Read Published Letter to Editor on Malmquist, Sennerby article

Albrektsson T, Sennerby L. Direct bone anchorage of oral implants: Clinical and experimental considerations of the concept of osseointegration. Int J Prosthodont 1990;3(1):30-41.

  If the bone resorption process continues with the implant in situ, the implant must be removed to prevent further deterioration of the tissues. By postponing implant removal in such situations, implant survival rates become falsely high for a few years, during which the patient's surrounding bone complex may suffer irreparable injury. This criticism is valid for stable as well as unstable implants. Two independent studies13 [Moy], 14 [Malmqvist and Sennerby, 1990] of 100 and 47 consecutively placed Core-Vent implants, respectively, have demonstrated an unacceptable bone loss around these devices, leading to actual success rates of 50% to 60% or lower when followed for less than 5 years. The Core-Vent implant has been experimentally demonstrated to be osseointegraed14 with the simple definition given above.14 [Malmqvist and Sennerby, 1990]

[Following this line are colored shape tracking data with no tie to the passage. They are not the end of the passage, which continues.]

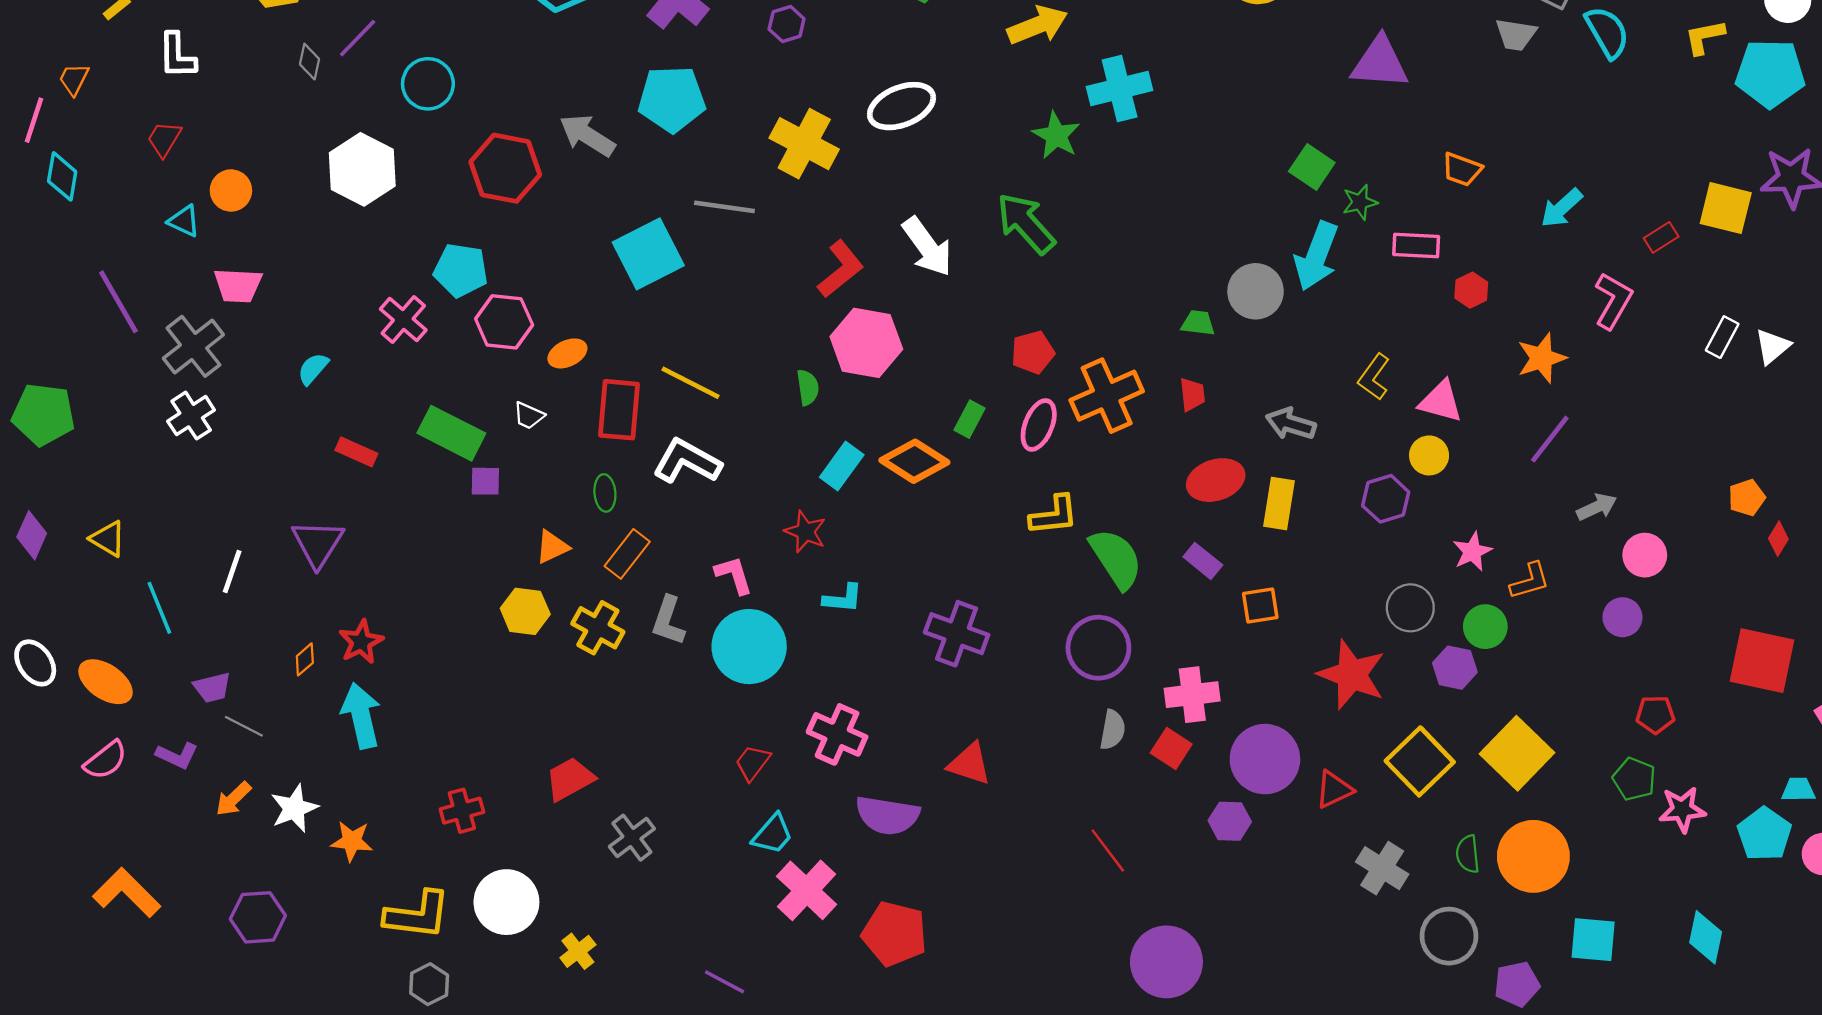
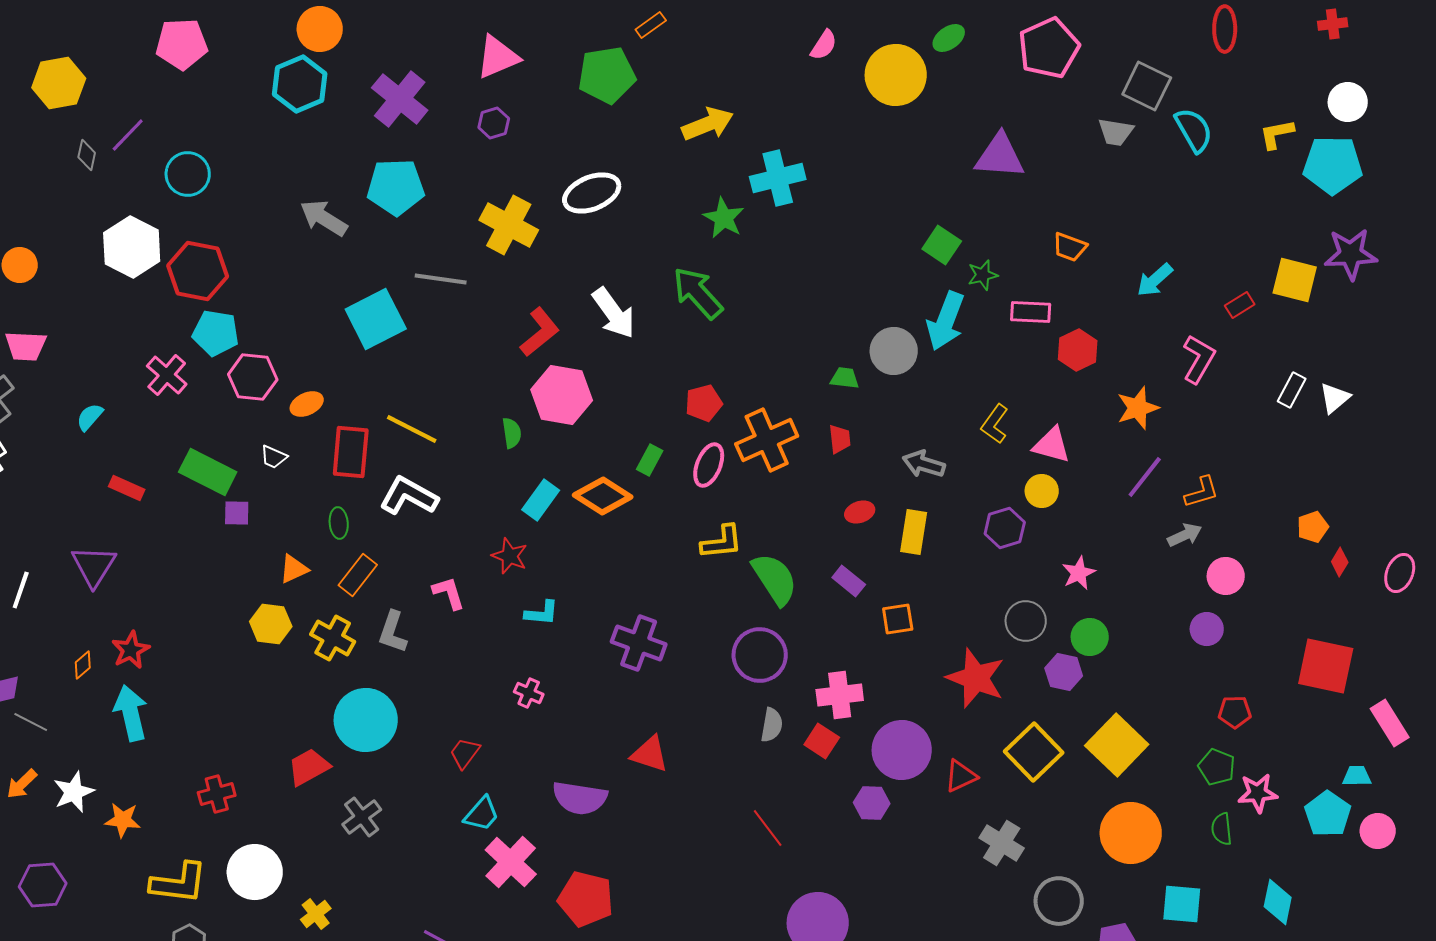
red hexagon: (505, 168) -> (198, 271), moved
red hexagon: (1471, 290) -> (1078, 350), size x1.4
red ellipse: (1216, 480) -> (860, 512), size x0.6
orange L-shape: (1530, 581) -> (1202, 492), moved
cyan circle: (749, 647) -> (366, 720), moved
pink cross: (837, 734) -> (529, 693), moved, size x0.6
green semicircle: (1468, 854) -> (1222, 829), moved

Albrektsson T, Zarb GA. Current interpretations of the osseointegrated response: Clinical significance. Int J Prosthodont 1993;6(2):95-105.

For example, in their study of 1,732 consecutively inserted Core-Vent implants with an average follow-up of 27 months, Patrick et al.55 did not report on stability tests or bone height measurements performed. Therefore, the literature is presently restricted to two other independent Core-Vent reports (Moy56 and Malmquist and Sennerby57 ), both of which reported a dramatic bone loss around Core-Vent devicess (Figs 3a and 3b). Disregarding the already removed implants in the study by Malmquist and Sennerby,57 there was a reported average bone loss over 27 months (the same average follow-up time as in the study by Patrick et al.55 ) of about 4 mm.